Results from an ongoing study suggest a new type of gene therapy can safely treat hemophilia B by using a virus to swap out faulty genes with new clotting (factor IX) genes.
Tested in animals, the therapy dramatically decreases spontaneous bleeding and appears to be safe.
“The result was stunning,” says Timothy Nichols, director of the Francis Owen Blood Research Laboratory at the University of North Carolina and one of the senior authors of the paper. “Just a small amount of new factor IX necessary for proper clotting produced a major reduction in bleeding events. It was extraordinarily powerful.”
The idea behind gene therapy is that doctors could give hemophilia patients a one-time dose of new clotting genes instead of a lifetime of multiple injections of recombinant factor IX that until very recently had to be given several times a week.
A new FDA-approved hemophilia treatment lasts longer than a few days but patients still require injections at least once or twice a month indefinitely.
Better viral ‘vehicle’
This new gene therapy approach, like other gene therapy approaches, would involve a single injection and could potentially save money while providing a long-term solution to a life-long condition. A major potential advantage of this new gene therapy approach is that it uses lentiviral vectors, to which most people do not have antibodies that would reject the vectors and make the therapy less effective.
In human clinical studies, approximately 40 percent of the potential participants screened for a different kind of viral vector—called adeno-associated viral vectors—have antibodies that preclude them from entering AAV trials for hemophilia gene therapy treatment.
This means that more people could potentially benefit from the lentivirus gene therapy approach.
Living with hemophilia
Hemophilia is a bleeding disorder in which people lack a clotting factor, which means they bleed much more easily than people without the disease. Often, people with hemophilia bleed spontaneously into joints, which can be extremely painful and crippling.
Spontaneous bleeds into soft tissues are also common and can be fatal if not treated promptly.
Hemophilia A affects about one in 5,000 male births. These patients do not produce enough factor VIII in the liver. This leads to an inability to clot. Hemophilia B affects about one in 35,000 births; these patients lack factor IX.
Tests with 3 dogs
This new method was spearheaded by Luigi Naldini, director of the San Raffaele Telethon Institute for Gene Therapy and a senior author of the paper published in Science Translational Medicine.
For this study, Naldini and Nichols developed a way to use a lentivirus, which is a large retrovirus, to deliver factor IX genes to the livers of three dogs that have naturally occurring hemophilia. The researchers removed the genes involved in viral replication.
“Essentially, this molecular engineering rendered the virus inert,” Nichols says. “It had the ability to get into the body but not cause disease.”

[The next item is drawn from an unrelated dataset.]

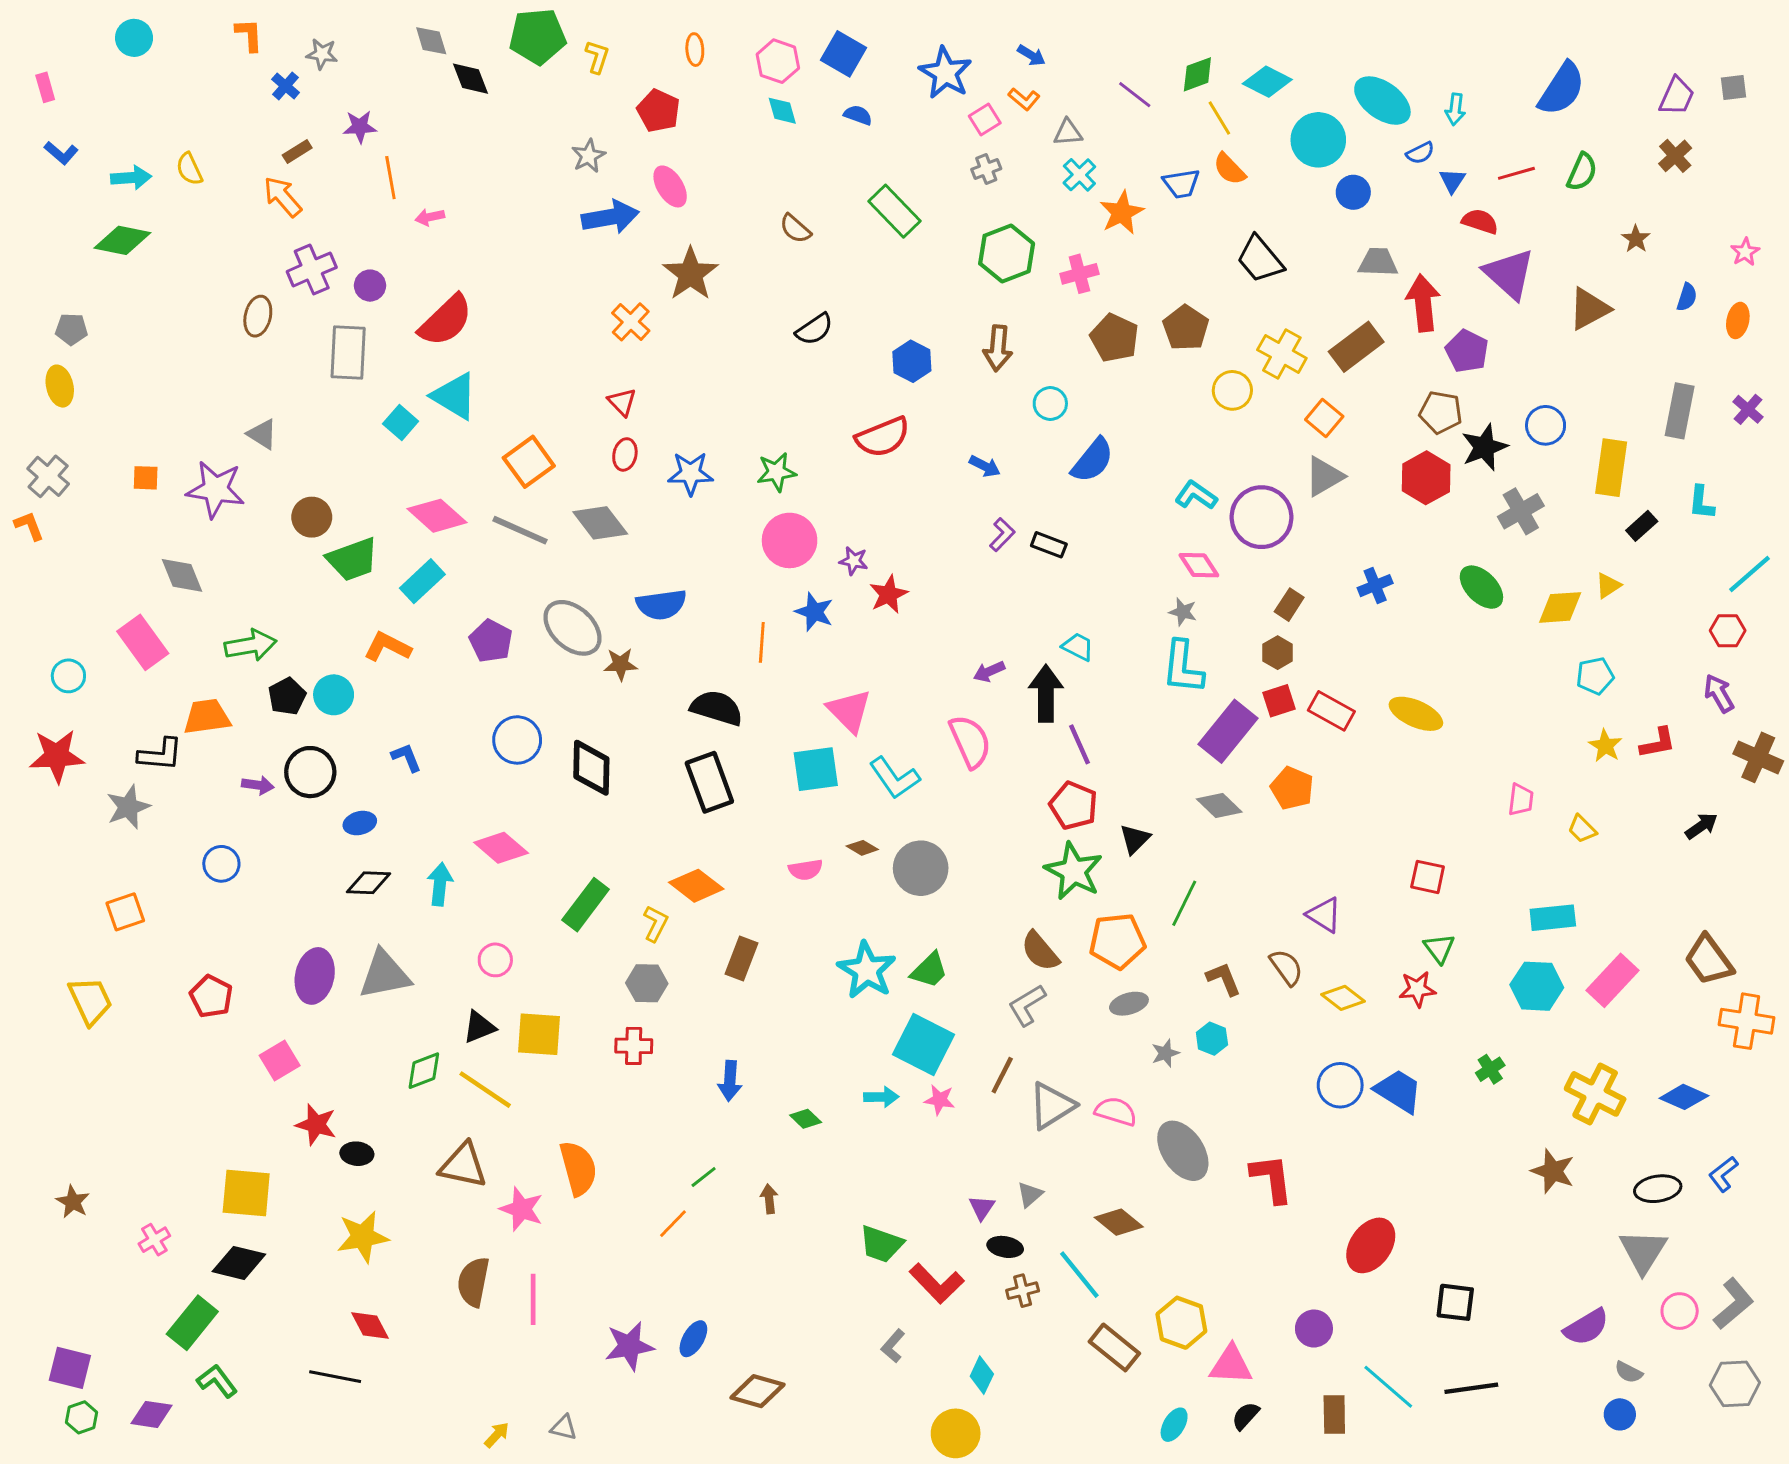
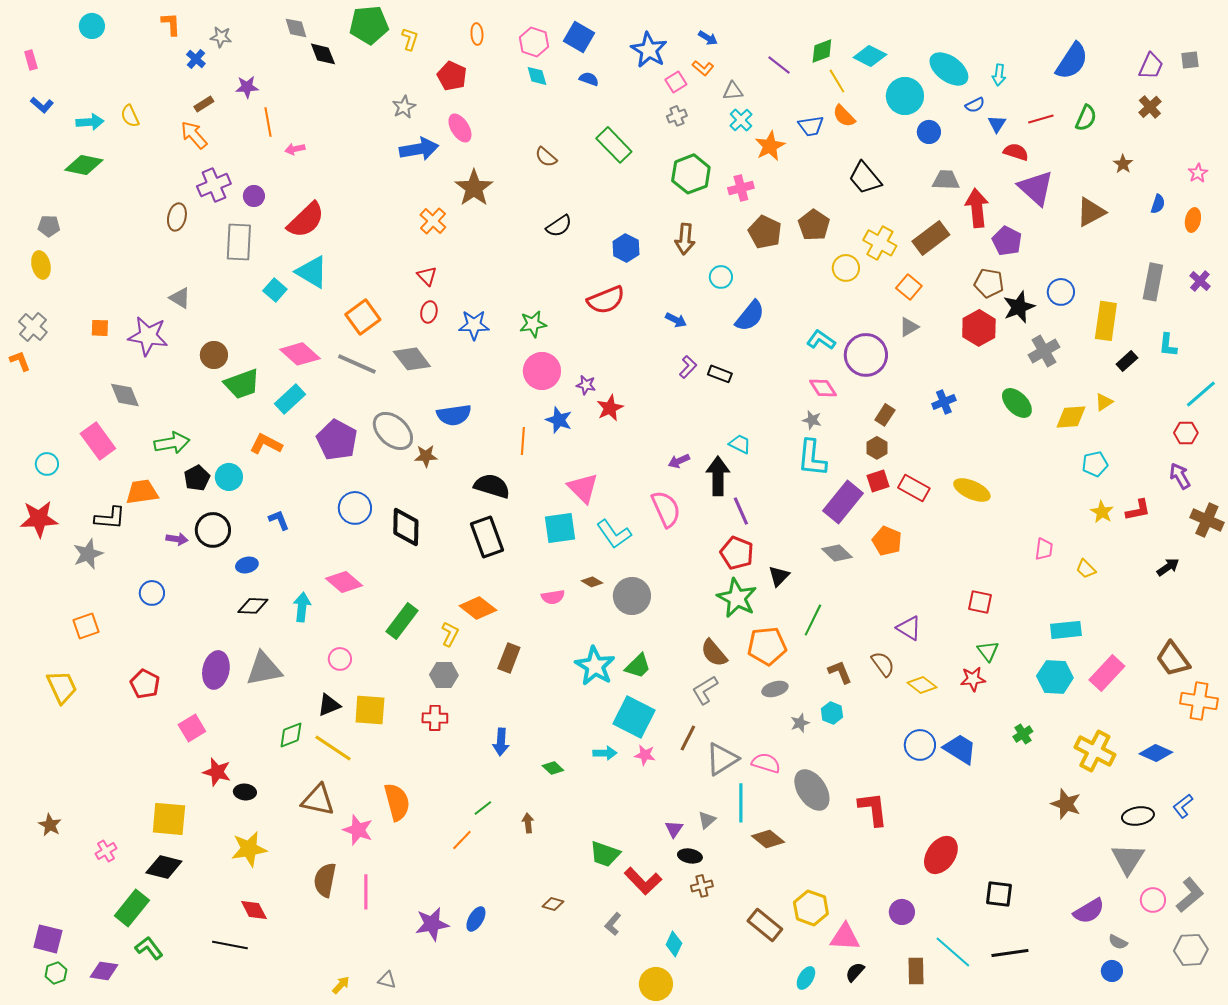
gray triangle: (1324, 476) -> (909, 327), size x0.7
purple pentagon: (491, 641) -> (337, 440), size x1.4
cyan line: (1079, 1275) -> (741, 803), moved, turned 39
brown diamond: (757, 1391) -> (553, 904), moved, size x0.6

This process turned the virus into a vector—simply a vehicle to carry genetic cargo.
Unlike some other viral vectors that have been used for gene therapy experiments, the lentiviral vector is so large that it can carry a lot of payload—namely, the factor IX genes that people with hemophilia B lack. This approach could also be used for hemophilia A where the FVIII gene is considerably larger.
No harmful effects
These viral vectors were then injected directly into the liver or intravenously. After more than three years, the three dogs in the study experienced zero or one serious bleeding event each year. Before the therapy, the dogs experienced an average of five spontaneous bleeding events that required clinical treatment. Importantly, the researchers detected no harmful effects.
“This safety feature is of paramount importance,” Nichols says. “Prior work elsewhere during the early 2000s used retroviruses for gene therapy to treat people with Severe Combined Immunodeficiency, but some patients in clinical trials developed leukemia.”
Newer retroviral vectors, though, have so far proved safe for SCID patients.
To further demonstrate the safety of this new hemophilia treatment, Nichols and Naldini used three different strains of mice that were highly susceptible to developing complications, such as malignancies, when introduced to lentiviruses. But the researchers found no harmful effects in the mice. The researchers think that turning the lentivirus into a lentiviral vector made it safe.
“Considering the mouse model data and the absence of detectible genotoxicity during long-term expression in the hemophilia B dogs, the lentiviral vectors have a very encouraging safety profile in this case,” Nichols says.
More work still needs to be done before this gene therapy approach can be used in human clinical trials. For instance, researchers hope to increase the potency of the therapy to decrease spontaneous bleeding even more while also keeping the therapy safe.
Before the treatment, the hemophilia dogs had no sign of factor IX production. After the treatment, they exhibited between 1 and 3 percent of the production found in normal dogs. This slight increase was enough to substantially decrease bleeding events.
Still, Nichols says it would be best if they could boost factor IX production to between 5 and 10 percent of normal while still remaining safe. This amount of factor IX expression could potentially eliminate spontaneous bleeding events for people with hemophilia B.
Telethon, the European Union Seventh Framework Programme, the National Institutes of Health, and the European Research Council funded the study.